I'm not sure if it is technically correct to call this a "horse and buggy" but hopefully someone will fill us in on the correct nomenclature. I just know it is a beautiful image of a bygone era.
A different sort of puzzle for you today: this glass negative was broken in two pieces. I've stitched it up in Photoshop. Can you find the crack?
Category: [Downtown Hood River]
Maybe one crack way down in the bottom right hand corner about 1 and 1/2 inches up from the side?
I personally would put this in the catagory as horse and buggy. Looking at the horse, which is magnificent, I think that it was a dual purpose stead, to pull the buggy and possibly a riding horse. Seat in the buggy would definitely be leather.
Charlott on 6th February 2012 @ 7:08am
I was thinking the 2 lines in the upper right that look like power lines, noticed the windmill between the 2 pine trees. It is really a fine looking horse & buggy, any idea of location?
Jim Gray on 6th February 2012 @ 7:40am
"Crack the whip" Yoda says!
Allen on 6th February 2012 @ 7:51am
I have looked closely at that buggy and I think it is the same one that we have in the museum. Here is the scoop….
The earliest history known of this buggy was that it was found in a barn when Toy Hotchkiss bought a 500 acres farm along the Little Spokane River, north of Spokane, Washington. About 1957 this buggy was given to George D. Heisley, Jr., who was the chief executive of Hood River Distillers, Inc. The buggy was first stored on the Heisly ranch and then later stored in the buildings of Hood River Distillers in Hood River.
When Marie Bartmess Marshall passed away in 1986, George Heisley gave the buggy to Marie's son Ned to have it restored and donated to the Hood River County Historical Museum in her memory.
In February 1988, the buggy was delivered to Merrill (Mel) Farrington in Mulino, Oregon for the restoration. Mr. Farrington does restoration for the Oregon Historical Society, so when he was finally able to complete the restoration (including the canopy, upholstery and original red pin-striping) it was February, 1991, at which time it was delivered to the museum.
Marie Louise Bartmess Marshall was born in Hood River on November 5, 1897 and lived here for her entire 89 years. She was very active on the museum board. More of the Bartmess family history can be found in the museum.
This buggy has attached to it (upside down to conserve space) a single tree which has been restored. A double tree (for two horses) is available but was not restored. Contact Hood River Distillers for more information about it.
This buggy has been restored for "static display only." As of 1991 the axles and hubs are sound. A trained horse and driver could probably safely pull the buggy in a parade, but Mr. Farrington will accept no responsibility.
Connie on 6th February 2012 @ 10:21am
A few notes:
The defect Charlott identified is a deep scratch in the emulsion, not the crack in the plate.
Jim is correct, those are power lines (and/or telephone).
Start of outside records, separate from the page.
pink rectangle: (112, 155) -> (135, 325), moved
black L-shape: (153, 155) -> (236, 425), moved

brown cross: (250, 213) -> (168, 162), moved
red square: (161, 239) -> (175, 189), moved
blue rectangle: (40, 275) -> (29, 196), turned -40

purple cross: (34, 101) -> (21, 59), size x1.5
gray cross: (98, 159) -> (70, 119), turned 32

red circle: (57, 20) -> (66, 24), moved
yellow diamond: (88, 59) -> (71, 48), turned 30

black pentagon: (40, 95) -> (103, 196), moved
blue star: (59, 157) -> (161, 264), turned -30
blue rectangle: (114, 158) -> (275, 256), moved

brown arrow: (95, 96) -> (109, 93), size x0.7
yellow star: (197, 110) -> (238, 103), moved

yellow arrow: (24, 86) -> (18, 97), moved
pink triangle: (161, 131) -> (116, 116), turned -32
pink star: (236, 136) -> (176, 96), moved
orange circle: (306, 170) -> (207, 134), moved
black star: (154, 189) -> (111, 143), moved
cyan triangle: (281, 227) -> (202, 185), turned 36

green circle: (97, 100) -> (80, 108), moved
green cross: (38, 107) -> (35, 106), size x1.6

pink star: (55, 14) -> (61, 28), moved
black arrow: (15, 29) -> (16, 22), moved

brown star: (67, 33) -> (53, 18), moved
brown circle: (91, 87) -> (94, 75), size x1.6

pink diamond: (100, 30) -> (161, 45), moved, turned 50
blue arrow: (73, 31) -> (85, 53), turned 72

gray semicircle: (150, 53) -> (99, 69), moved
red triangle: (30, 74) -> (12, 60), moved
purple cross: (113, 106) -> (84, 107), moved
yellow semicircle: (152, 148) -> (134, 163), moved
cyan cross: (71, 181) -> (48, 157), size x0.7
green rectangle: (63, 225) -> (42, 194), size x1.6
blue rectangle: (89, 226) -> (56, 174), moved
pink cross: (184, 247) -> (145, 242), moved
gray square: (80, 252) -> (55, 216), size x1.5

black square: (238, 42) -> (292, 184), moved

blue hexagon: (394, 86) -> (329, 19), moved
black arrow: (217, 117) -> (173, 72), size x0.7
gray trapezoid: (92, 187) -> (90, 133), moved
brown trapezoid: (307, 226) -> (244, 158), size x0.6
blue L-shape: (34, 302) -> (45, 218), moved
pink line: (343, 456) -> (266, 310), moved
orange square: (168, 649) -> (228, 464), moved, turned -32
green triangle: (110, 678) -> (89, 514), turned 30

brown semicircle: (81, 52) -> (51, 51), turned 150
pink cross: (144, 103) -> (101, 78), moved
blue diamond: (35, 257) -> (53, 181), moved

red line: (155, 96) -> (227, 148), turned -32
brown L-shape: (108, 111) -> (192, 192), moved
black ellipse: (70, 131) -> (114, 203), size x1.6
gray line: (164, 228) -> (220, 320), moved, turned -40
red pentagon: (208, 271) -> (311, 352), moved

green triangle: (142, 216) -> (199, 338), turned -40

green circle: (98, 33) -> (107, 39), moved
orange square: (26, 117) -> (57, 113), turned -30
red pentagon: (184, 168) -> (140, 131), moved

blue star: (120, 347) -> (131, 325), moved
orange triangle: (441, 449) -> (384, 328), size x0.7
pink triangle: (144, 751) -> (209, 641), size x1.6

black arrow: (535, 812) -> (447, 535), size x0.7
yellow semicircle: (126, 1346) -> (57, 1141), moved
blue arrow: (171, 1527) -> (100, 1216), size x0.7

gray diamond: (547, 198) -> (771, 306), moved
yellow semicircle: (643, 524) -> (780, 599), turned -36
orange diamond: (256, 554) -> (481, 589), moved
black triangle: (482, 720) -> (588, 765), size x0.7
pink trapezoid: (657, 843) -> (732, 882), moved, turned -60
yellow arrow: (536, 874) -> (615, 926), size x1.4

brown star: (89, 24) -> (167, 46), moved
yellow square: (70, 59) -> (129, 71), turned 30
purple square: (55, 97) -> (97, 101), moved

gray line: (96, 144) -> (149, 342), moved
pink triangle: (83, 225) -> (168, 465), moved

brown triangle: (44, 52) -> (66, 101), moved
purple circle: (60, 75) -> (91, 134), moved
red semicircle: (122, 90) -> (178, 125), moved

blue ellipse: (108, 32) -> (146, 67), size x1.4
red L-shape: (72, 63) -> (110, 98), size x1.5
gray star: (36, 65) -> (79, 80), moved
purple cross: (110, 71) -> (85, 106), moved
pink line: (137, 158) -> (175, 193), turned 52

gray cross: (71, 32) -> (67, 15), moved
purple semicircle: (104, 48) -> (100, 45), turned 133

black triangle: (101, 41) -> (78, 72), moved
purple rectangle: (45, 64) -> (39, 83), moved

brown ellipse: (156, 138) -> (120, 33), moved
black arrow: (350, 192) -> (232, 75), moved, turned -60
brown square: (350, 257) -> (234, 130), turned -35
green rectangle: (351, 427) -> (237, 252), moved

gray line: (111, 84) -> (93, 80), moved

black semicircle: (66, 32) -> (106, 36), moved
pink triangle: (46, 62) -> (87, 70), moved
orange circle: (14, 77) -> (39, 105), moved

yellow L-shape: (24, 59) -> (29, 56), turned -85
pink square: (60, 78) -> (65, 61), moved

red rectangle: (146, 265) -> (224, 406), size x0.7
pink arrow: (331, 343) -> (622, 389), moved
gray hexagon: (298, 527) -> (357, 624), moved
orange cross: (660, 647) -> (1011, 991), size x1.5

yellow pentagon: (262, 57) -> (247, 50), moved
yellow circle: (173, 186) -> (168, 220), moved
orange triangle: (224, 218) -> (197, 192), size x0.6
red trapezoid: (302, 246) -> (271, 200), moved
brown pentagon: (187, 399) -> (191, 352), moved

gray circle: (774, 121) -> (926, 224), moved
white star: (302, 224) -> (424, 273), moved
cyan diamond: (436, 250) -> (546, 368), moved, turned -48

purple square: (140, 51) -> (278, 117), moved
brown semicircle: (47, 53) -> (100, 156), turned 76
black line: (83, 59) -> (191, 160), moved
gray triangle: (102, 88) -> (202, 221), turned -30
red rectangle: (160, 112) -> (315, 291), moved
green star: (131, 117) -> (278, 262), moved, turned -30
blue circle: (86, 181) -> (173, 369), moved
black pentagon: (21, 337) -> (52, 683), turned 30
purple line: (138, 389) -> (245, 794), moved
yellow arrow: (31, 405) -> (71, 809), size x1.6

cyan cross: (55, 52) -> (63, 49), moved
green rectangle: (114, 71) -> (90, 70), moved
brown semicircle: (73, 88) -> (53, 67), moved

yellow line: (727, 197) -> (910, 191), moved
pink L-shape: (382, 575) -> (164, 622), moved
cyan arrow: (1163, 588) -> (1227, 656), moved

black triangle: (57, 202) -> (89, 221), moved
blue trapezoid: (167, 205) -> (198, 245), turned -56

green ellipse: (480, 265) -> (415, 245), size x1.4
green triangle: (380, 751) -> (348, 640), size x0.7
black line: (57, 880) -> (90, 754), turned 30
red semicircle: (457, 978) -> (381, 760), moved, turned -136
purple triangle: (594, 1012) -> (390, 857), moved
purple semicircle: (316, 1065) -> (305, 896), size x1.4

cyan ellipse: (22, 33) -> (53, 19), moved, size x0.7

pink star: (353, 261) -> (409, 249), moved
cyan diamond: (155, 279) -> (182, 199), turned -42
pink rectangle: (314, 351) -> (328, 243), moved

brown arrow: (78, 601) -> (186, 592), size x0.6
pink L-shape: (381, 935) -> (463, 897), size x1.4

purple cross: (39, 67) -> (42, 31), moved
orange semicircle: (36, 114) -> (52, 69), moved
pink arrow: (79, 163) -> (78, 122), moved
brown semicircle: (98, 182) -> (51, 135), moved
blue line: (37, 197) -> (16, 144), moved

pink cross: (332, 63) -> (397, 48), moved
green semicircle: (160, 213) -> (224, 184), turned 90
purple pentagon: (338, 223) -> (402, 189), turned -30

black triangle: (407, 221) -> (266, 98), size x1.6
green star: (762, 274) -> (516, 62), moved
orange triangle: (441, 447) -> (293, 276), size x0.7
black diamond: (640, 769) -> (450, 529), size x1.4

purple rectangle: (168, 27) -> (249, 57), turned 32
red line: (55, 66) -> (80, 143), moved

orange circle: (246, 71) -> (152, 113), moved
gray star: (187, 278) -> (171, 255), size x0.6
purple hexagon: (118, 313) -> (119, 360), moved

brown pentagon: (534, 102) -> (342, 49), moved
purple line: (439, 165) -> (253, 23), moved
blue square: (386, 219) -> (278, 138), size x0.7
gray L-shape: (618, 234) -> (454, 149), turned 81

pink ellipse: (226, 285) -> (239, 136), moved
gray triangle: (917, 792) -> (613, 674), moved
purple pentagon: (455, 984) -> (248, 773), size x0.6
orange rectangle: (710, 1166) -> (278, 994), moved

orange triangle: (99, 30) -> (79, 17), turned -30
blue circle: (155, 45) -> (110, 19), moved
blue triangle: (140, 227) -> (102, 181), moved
I suspect the image is from about 1905-1910, and up near Belmont, but the evidence is weak.
I've also compared this buggy with the one in the museum. They look identical to me in form and style. I don't know how standard buggy designs were, but this is at least the same model buggy in my opinion. When you all visit the Museum next season you can see for yourselves.
Arthur on 6th February 2012 @ 10:31am
I agree with Jim. That is a fine looking horse and buggy.
I'm sure that is a buggy whip standing up like an antenna so you can probably call it a buggy.
I tried to find some history on woven wire fence. I thought that might help date the photo. The fence appears to have been in place for a while.
In 1895, woven wire patents were in a legal battle, so I don't think it was being manufactured yet. Maybe not until 1900.
l.e. on 7th February 2012 @ 8:16am
I remember this buggy, or one very much like it, in the barn at the Heisley place in Oswego in the fifties. They had a couple acres at the end of Egan Way. Mrs H (Betty, I believe) was the horseperson in the family. There was some talk of riding in the Rose Parade with the buggy.....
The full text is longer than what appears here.